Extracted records
##############################
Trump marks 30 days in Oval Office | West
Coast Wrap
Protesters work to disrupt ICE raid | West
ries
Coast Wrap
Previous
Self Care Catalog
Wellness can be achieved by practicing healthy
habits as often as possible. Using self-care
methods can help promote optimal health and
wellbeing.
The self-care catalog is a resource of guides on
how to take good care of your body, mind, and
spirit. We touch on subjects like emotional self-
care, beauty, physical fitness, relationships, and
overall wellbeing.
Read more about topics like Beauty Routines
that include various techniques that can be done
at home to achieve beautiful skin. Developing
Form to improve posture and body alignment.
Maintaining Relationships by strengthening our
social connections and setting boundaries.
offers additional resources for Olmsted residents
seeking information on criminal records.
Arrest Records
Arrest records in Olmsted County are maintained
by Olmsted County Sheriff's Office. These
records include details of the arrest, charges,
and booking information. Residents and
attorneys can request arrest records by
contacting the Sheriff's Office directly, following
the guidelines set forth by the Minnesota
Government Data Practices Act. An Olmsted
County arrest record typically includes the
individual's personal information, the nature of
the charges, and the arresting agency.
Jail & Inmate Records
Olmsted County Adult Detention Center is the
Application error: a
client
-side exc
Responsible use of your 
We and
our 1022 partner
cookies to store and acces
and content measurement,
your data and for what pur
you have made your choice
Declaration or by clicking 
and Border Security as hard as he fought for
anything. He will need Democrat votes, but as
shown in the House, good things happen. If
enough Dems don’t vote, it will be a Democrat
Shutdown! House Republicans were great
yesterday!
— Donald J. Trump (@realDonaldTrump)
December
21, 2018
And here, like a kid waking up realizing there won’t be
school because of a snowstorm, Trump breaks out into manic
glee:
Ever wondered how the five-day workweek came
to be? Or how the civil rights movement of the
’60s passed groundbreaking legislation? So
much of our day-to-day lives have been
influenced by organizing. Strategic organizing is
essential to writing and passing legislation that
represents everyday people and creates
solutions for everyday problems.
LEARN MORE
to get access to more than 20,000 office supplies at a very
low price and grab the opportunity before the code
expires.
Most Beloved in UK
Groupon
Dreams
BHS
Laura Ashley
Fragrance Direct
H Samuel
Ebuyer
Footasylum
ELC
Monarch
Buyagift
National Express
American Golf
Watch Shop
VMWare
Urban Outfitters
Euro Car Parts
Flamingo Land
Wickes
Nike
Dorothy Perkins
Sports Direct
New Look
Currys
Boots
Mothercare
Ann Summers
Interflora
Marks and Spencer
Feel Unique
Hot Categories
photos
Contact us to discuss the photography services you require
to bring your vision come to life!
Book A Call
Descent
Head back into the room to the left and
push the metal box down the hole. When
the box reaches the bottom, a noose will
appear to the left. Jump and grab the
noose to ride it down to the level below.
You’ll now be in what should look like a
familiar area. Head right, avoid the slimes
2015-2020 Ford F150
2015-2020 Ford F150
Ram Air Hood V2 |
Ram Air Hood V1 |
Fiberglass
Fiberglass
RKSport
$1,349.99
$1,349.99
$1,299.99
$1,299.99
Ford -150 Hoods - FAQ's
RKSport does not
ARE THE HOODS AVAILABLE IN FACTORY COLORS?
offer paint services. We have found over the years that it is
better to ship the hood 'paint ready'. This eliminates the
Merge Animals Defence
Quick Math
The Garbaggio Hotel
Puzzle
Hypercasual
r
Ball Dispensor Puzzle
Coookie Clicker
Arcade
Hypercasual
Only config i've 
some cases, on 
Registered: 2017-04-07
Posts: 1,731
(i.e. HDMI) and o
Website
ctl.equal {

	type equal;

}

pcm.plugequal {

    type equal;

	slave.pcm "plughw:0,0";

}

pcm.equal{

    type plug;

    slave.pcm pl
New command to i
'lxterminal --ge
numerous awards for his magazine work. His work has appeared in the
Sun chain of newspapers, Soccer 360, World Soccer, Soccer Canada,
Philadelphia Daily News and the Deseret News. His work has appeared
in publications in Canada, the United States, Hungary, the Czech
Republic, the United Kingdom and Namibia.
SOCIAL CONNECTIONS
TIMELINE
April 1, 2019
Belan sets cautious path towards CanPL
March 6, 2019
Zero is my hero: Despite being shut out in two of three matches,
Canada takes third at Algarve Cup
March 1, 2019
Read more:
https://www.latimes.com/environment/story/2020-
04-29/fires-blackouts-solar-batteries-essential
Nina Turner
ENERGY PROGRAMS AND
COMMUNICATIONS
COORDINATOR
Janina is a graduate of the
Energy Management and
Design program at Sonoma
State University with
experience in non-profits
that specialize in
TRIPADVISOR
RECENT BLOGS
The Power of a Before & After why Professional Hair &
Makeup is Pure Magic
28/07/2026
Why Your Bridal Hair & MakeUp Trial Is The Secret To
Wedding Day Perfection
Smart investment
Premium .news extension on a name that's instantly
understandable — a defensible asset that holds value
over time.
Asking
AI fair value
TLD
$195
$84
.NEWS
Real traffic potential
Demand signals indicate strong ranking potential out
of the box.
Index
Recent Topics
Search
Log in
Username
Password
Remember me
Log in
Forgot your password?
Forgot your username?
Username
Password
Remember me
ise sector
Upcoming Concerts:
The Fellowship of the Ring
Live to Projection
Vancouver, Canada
##############################
Activity:
Each and every entry needs to be repeated exactly.

Output for this exercise:
Trump marks 30 days in Oval Office | West
Coast Wrap
Protesters work to disrupt ICE raid | West
ries
Coast Wrap
Previous
Self Care Catalog
Wellness can be achieved by practicing healthy
habits as often as possible. Using self-care
methods can help promote optimal health and
wellbeing.
The self-care catalog is a resource of guides on
how to take good care of your body, mind, and
spirit. We touch on subjects like emotional self-
care, beauty, physical fitness, relationships, and
overall wellbeing.
Read more about topics like Beauty Routines
that include various techniques that can be done
at home to achieve beautiful skin. Developing
Form to improve posture and body alignment.
Maintaining Relationships by strengthening our
social connections and setting boundaries.
offers additional resources for Olmsted residents
seeking information on criminal records.
Arrest Records
Arrest records in Olmsted County are maintained
by Olmsted County Sheriff's Office. These
records include details of the arrest, charges,
and booking information. Residents and
attorneys can request arrest records by
contacting the Sheriff's Office directly, following
the guidelines set forth by the Minnesota
Government Data Practices Act. An Olmsted
County arrest record typically includes the
individual's personal information, the nature of
the charges, and the arresting agency.
Jail & Inmate Records
Olmsted County Adult Detention Center is the
Application error: a
client
-side exc
Responsible use of your 
We and
our 1022 partner
cookies to store and acces
and content measurement,
your data and for what pur
you have made your choice
Declaration or by clicking 
and Border Security as hard as he fought for
anything. He will need Democrat votes, but as
shown in the House, good things happen. If
enough Dems don’t vote, it will be a Democrat
Shutdown! House Republicans were great
yesterday!
— Donald J. Trump (@realDonaldTrump)
December
21, 2018
And here, like a kid waking up realizing there won’t be
school because of a snowstorm, Trump breaks out into manic
glee:
Ever wondered how the five-day workweek came
to be? Or how the civil rights movement of the
’60s passed groundbreaking legislation? So
much of our day-to-day lives have been
influenced by organizing. Strategic organizing is
essential to writing and passing legislation that
represents everyday people and creates
solutions for everyday problems.
LEARN MORE
to get access to more than 20,000 office supplies at a very
low price and grab the opportunity before the code
expires.
Most Beloved in UK
Groupon
Dreams
BHS
Laura Ashley
Fragrance Direct
H Samuel
Ebuyer
Footasylum
ELC
Monarch
Buyagift
National Express
American Golf
Watch Shop
VMWare
Urban Outfitters
Euro Car Parts
Flamingo Land
Wickes
Nike
Dorothy Perkins
Sports Direct
New Look
Currys
Boots
Mothercare
Ann Summers
Interflora
Marks and Spencer
Feel Unique
Hot Categories
photos
Contact us to discuss the photography services you require
to bring your vision come to life!
Book A Call
Descent
Head back into the room to the left and
push the metal box down the hole. When
the box reaches the bottom, a noose will
appear to the left. Jump and grab the
noose to ride it down to the level below.
You’ll now be in what should look like a
familiar area. Head right, avoid the slimes
2015-2020 Ford F150
2015-2020 Ford F150
Ram Air Hood V2 |
Ram Air Hood V1 |
Fiberglass
Fiberglass
RKSport
$1,349.99
$1,349.99
$1,299.99
$1,299.99
Ford -150 Hoods - FAQ's
RKSport does not
ARE THE HOODS AVAILABLE IN FACTORY COLORS?
offer paint services. We have found over the years that it is
better to ship the hood 'paint ready'. This eliminates the
Merge Animals Defence
Quick Math
The Garbaggio Hotel
Puzzle
Hypercasual
r
Ball Dispensor Puzzle
Coookie Clicker
Arcade
Hypercasual
Only config i've 
some cases, on 
Registered: 2017-04-07
Posts: 1,731
(i.e. HDMI) and o
Website
ctl.equal {

	type equal;

}

pcm.plugequal {

    type equal;

	slave.pcm "plughw:0,0";

}

pcm.equal{

    type plug;

    slave.pcm pl
New command to i
'lxterminal --ge
numerous awards for his magazine work. His work has appeared in the
Sun chain of newspapers, Soccer 360, World Soccer, Soccer Canada,
Philadelphia Daily News and the Deseret News. His work has appeared
in publications in Canada, the United States, Hungary, the Czech
Republic, the United Kingdom and Namibia.
SOCIAL CONNECTIONS
TIMELINE
April 1, 2019
Belan sets cautious path towards CanPL
March 6, 2019
Zero is my hero: Despite being shut out in two of three matches,
Canada takes third at Algarve Cup
March 1, 2019
Read more:
https://www.latimes.com/environment/story/2020-
04-29/fires-blackouts-solar-batteries-essential
Nina Turner
ENERGY PROGRAMS AND
COMMUNICATIONS
COORDINATOR
Janina is a graduate of the
Energy Management and
Design program at Sonoma
State University with
experience in non-profits
that specialize in
TRIPADVISOR
RECENT BLOGS
The Power of a Before & After why Professional Hair &
Makeup is Pure Magic
28/07/2026
Why Your Bridal Hair & MakeUp Trial Is The Secret To
Wedding Day Perfection
Smart investment
Premium .news extension on a name that's instantly
understandable — a defensible asset that holds value
over time.
Asking
AI fair value
TLD
$195
$84
.NEWS
Real traffic potential
Demand signals indicate strong ranking potential out
of the box.
Index
Recent Topics
Search
Log in
Username
Password
Remember me
Log in
Forgot your password?
Forgot your username?
Username
Password
Remember me
ise sector
Upcoming Concerts:
The Fellowship of the Ring
Live to Projection
Vancouver, Canada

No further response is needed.